Our next approach was Apriori, which was much more comprehensive in nature. Apriori makes recommendations by measuring the increase in likelihood of a movie being watched by users given that they have watched another movie, over its likelihood when that movie is recommended to the entire population. These two calculated features are known as support and confidence respectively.
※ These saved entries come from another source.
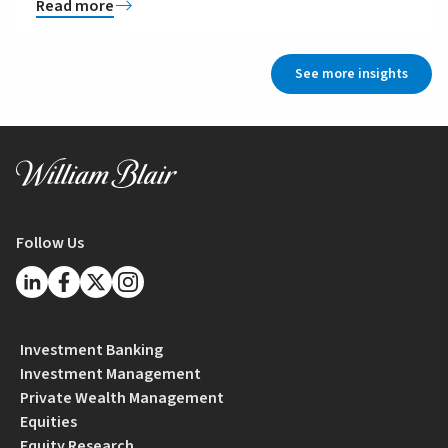
Read more
See more insights
Follow Us
Investment Banking
Investment Management
Private Wealth Management
Equities
Equity Research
The final approach that we tried was a hybrid one, which combined both content and collaborative based models. We used LightFM as the hybrid matrix factorization method to achieve this. Unlike previous methods, this ensures that both the user as well as the item metadata are taken into consideration in both cold-start or sparse interaction data scenarios. User and item data are converted to embeddings and represented as linear combinations of the latent factors of their content features. This model clearly outperforms the previously implemented ones as can be seen from the metrics above, and also the associated movie recommendations.

References

  1. F. Maxwell Harper and Joseph A. Konstan. 2015. The MovieLens Datasets: History and Context. ACM Trans. Interact. Intell. Syst. 5, 4, Article 19 (January 2016), 19 pages. DOI:https://doi.org/10.1145/2827872

  2. “Recmetrics.” PyPI, https://pypi.org/project/recmetrics/

  3. Kumar, Manoj, et al. “A movie recommender system: Movrec.” International Journal of Computer Applications 124.3 (2015).

  4. Cintia Ganesha Putri, Debby, Jenq-Shiou Leu, and Pavel Seda. “Design of an unsupervised machine learning-based movie recommender system.” Symmetry 12.2 (2020): 185.

  5. Chen, Hung-Wei, et al. “Fully content-based movie recommender system with feature extraction using neural network.” 2017 International Conference on Machine Learning and Cybernetics (ICMLC). Vol. 2. IEEE, 2017.

  6. Cui, Bei-Bei. “Design and implementation of movie recommendation system based on Knn collaborative filtering algorithm.” ITM web of conferences. Vol. 12. EDP Sciences, 2017.

  7. Katarya, Rahul, and Om Prakash Verma. “An effective collaborative movie recommender system with cuckoo search.” Egyptian Informatics Journal 18.2 (2017): 105-112.

  8. Maciej Kula (2015). Metadata Embeddings for User and Item Cold-start Recommendations. In Proceedings of the 2nd Workshop on New Trends on Content-Based Recommender Systems co-located with 9th ACM Conference on Recommender Systems (RecSys 2015), Vienna, Austria, September 16-20, 2015. (pp. 14–21). CEUR-WS.org.